**Exercise material:**
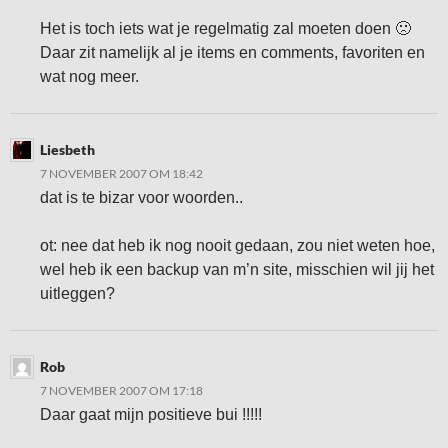
Het is toch iets wat je regelmatig zal moeten doen 🙁
Daar zit namelijk al je items en comments, favoriten en
wat nog meer.
Liesbeth
7 NOVEMBER 2007 OM 18:42
dat is te bizar voor woorden..
ot: nee dat heb ik nog nooit gedaan, zou niet weten hoe,
wel heb ik een backup van m’n site, misschien wil jij het
uitleggen?
Rob
7 NOVEMBER 2007 OM 17:18
Daar gaat mijn positieve bui !!!!!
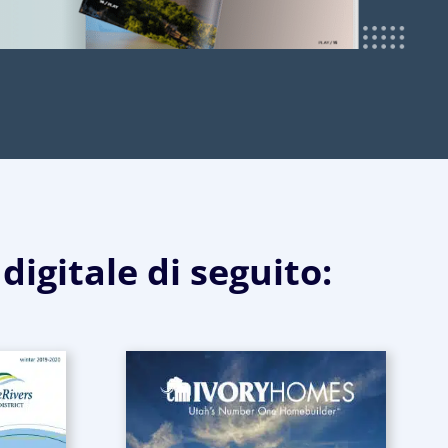
digitale di seguito:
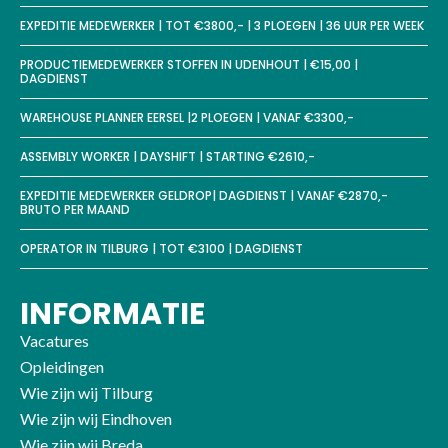
EXPEDITIE MEDEWERKER | TOT €3800,- | 3 PLOEGEN | 36 UUR PER WEEK
PRODUCTIEMEDEWERKER STOFFEN IN UDENHOUT | €15,00 |
DAGDIENST
WAREHOUSE PLANNER EERSEL |2 PLOEGEN | VANAF €3300,-
ASSEMBLY WORKER | DAYSHIFT | STARTING €2610,-
EXPEDITIE MEDEWERKER GELDROP| DAGDIENST | VANAF €2870,-
BRUTO PER MAAND
OPERATOR IN TILBURG | TOT €3100 | DAGDIENST
INFORMATIE
Vacatures
Opleidingen
Wie zijn wij Tilburg
Wie zijn wij Eindhoven
Wie zijn wij Breda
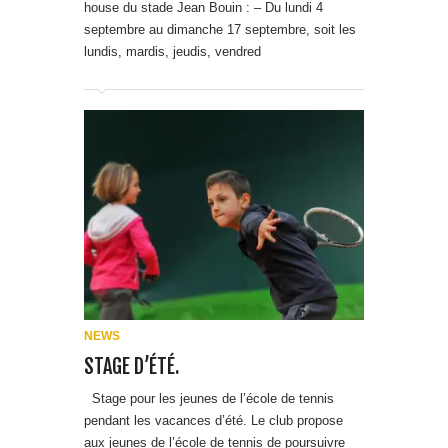
NEWS
STAGE D’ÉTÉ.
Stage pour les jeunes de l’école de tennis
pendant les vacances d’été. Le club propose
aux jeunes de l’école de tennis de poursuivre
leur apprentissage du tennis au cours d’un
stage d’été sur 2 créneaux : –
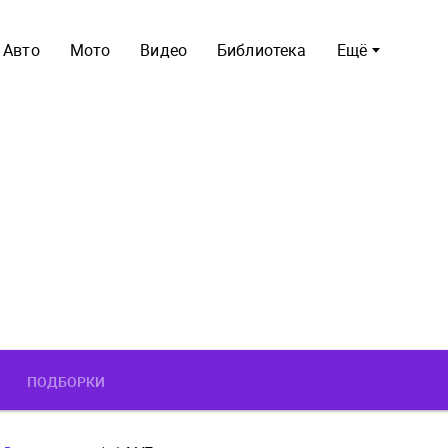
Авто
Мото
Видео
Библиотека
Ещё
ПОДБОРКИ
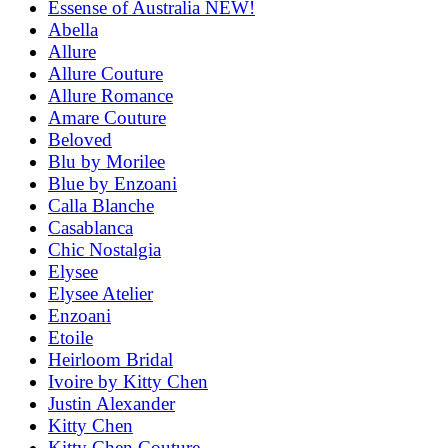
Essense of Australia NEW!
Abella
Allure
Allure Couture
Allure Romance
Amare Couture
Beloved
Blu by Morilee
Blue by Enzoani
Calla Blanche
Casablanca
Chic Nostalgia
Elysee
Elysee Atelier
Enzoani
Etoile
Heirloom Bridal
Ivoire by Kitty Chen
Justin Alexander
Kitty Chen
Kitty Chen Couture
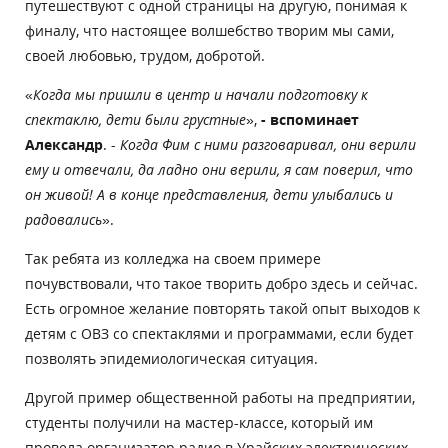
путешествуют с одной страницы на другую, понимая к
финалу, что настоящее волшебство творим мы сами,
своей любовью, трудом, добротой.
«
Когда мы пришли в центр и начали подготовку к
спектаклю, дети были грустные
»,
- вспоминает
Александр
. -
Когда Фим с ними разговаривал, они верили
ему и отвечали, да ладно они верили, я сам поверил, что
он живой! А в конце представления, дети улыбались и
радовались
».
Так ребята из колледжа на своем примере
почувствовали, что такое творить добро здесь и сейчас.
Есть огромное желание повторять такой опыт выходов к
детям с ОВЗ со спектаклями и программами, если будет
позволять эпидемиологическая ситуация.
Другой пример общественной работы на предприятии,
студенты получили на мастер-классе, который им
провела организатор радио в Урайских электрических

**Task instructions:** Within the records above, how many lines include the word "Когда"? Only the number is wanted.

**Finished exercise:** 2